Like all investments, mutual funds have risk. You could lose money on your investment. Depending on the fund, the value could change frequently and will fluctuate. You can lose money depending on changes in the marketplace.
Understanding risk and cost
The risks and costs associated with mutual fund investing are two important factors to consider. Before investing in any mutual fund, it is important to obtain and read the fund’s prospectus. Mutual funds are required by law to provide prospectuses.
Prospectus is an informational document provided by each mutual fund that contains a wealth of information, including a description of the fund’s investment objectives and strategies, risks and costs, which you should understand before investing money. Most include a summary of the financial structure and operation, description of fund assets, the management structure, salaries of officers, the expenses of the offering, specific uses of the fund proceeds.
As a mutual fund investor, you will also be paying, through management expenses and commissions, for management services and for various administrative and sales costs.
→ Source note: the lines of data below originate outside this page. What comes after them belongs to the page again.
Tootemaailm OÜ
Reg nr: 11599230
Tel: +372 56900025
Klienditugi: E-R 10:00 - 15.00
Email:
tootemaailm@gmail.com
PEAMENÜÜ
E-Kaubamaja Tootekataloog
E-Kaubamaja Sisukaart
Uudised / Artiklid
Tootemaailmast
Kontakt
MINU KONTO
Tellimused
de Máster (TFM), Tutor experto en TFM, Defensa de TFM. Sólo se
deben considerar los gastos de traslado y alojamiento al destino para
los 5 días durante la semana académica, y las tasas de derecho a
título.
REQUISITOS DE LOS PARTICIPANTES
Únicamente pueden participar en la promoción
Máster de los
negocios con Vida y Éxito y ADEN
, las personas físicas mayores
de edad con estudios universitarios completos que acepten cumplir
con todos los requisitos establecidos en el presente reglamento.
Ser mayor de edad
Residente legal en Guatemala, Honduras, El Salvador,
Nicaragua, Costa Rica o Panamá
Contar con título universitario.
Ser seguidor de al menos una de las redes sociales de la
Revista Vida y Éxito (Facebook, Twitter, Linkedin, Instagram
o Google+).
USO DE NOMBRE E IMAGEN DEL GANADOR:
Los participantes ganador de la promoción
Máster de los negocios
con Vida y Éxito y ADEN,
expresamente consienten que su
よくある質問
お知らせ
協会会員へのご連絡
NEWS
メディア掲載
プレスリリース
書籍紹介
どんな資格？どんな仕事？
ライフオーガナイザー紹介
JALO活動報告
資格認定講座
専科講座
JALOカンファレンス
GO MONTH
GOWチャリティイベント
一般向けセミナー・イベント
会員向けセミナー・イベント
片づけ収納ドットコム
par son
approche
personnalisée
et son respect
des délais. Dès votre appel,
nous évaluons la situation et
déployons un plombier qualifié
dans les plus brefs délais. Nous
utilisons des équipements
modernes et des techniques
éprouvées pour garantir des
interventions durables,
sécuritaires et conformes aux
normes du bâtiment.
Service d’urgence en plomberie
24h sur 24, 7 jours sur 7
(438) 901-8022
Those fees and commissions reduce the return on your investment and are charged, in almost all cases, whether the fund performs well or not. Sales commissions and redemption fees can have a very significant impact on your return if you decide to redeem your mutual fund investment in the short-term.
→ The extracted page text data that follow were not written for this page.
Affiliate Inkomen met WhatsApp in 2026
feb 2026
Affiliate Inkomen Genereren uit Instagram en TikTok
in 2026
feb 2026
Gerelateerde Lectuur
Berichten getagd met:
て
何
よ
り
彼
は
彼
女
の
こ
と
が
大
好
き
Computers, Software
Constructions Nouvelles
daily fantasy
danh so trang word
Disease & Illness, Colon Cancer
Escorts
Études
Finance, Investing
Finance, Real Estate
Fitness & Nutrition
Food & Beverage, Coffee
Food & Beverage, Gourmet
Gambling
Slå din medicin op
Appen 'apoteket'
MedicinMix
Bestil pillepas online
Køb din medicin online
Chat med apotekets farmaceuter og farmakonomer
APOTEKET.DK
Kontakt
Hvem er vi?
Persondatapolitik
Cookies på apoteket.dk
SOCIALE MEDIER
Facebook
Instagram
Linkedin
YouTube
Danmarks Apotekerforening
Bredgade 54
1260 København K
Most mutual funds are not guaranteed. You could lose money on your investment. The level of risk in a mutual fund depends on what it invests in. Keep in mind that all investments have risk. The key is to understand the risk involved and decide if you’re comfortable with it.
How to invest wisely in mutual funds?
1. Mutual funds are no different from any other investment. Two of the biggest mistakes people make are failing to match their goals, and failing to inquire into the performance and reputation of the fund manager. Before you choose a fund, establish your own financial goals, decide how much risk you can afford to take and consider the cost, services and track records of the mutual fund.
2. Do you need regular income or need to buy a home? or finance a project or educate your children? Your financial goals will vary, based on your age, lifestyle, financial independence, family commitments, level of income and expenses among many other factors. Therefore, the first step is to assess your needs.
3. How much risk are you willing to take? How risky is the fund? Can you only take a minimum amount of risk or are you willing to accept the fact that your investment value may fluctuate or that there may be a short term loss in order to achieve a long term potential gain.? Are you comfortable with the level of risk associated with the fund? If you have other investments, would this fund tend to increase or decrease your overall risk exposure? Remember that you can make or lose money on a mutual fund.
4. Check the fund manager’s track record over a period of time when choosing a fund.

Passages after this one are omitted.